(Collected data)

*****

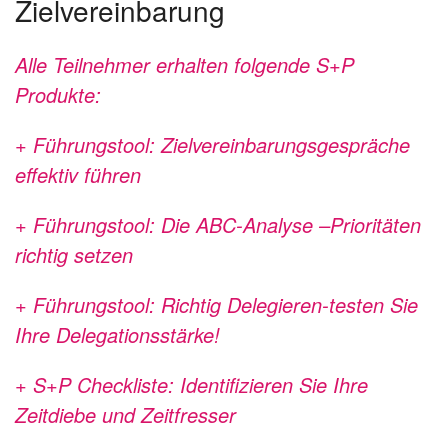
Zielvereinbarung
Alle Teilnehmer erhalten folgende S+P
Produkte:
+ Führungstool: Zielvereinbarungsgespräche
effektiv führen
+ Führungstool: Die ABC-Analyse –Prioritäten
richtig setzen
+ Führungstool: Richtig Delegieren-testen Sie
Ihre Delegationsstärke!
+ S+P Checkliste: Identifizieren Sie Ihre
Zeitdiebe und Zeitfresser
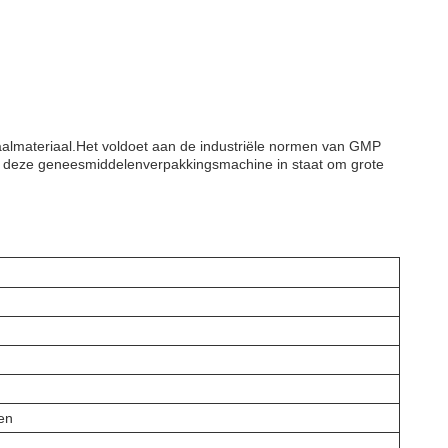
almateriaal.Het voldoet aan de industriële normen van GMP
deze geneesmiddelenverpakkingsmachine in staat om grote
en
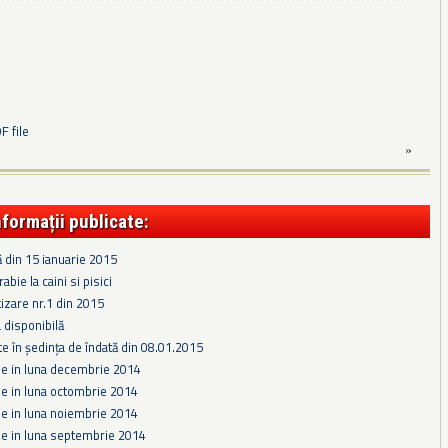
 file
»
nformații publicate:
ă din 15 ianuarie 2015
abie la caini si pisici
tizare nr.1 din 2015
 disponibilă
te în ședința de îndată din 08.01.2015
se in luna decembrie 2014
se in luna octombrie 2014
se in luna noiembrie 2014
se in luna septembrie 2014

*****

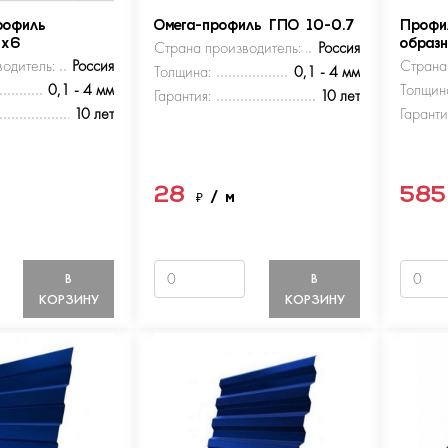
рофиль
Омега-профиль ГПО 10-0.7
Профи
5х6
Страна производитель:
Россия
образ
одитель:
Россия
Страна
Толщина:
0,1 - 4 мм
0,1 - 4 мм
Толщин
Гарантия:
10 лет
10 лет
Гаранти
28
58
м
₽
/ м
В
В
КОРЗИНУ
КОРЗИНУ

*****

Task goal: Of all the entries above, repeat only the lines from the line that has "ă din 15 ianuarie 2015" to the line that has "se in luna septembrie 2014", both lines included, exactly.

Task response:
ă din 15 ianuarie 2015
abie la caini si pisici
tizare nr.1 din 2015
 disponibilă
te în ședința de îndată din 08.01.2015
se in luna decembrie 2014
se in luna octombrie 2014
se in luna noiembrie 2014
se in luna septembrie 2014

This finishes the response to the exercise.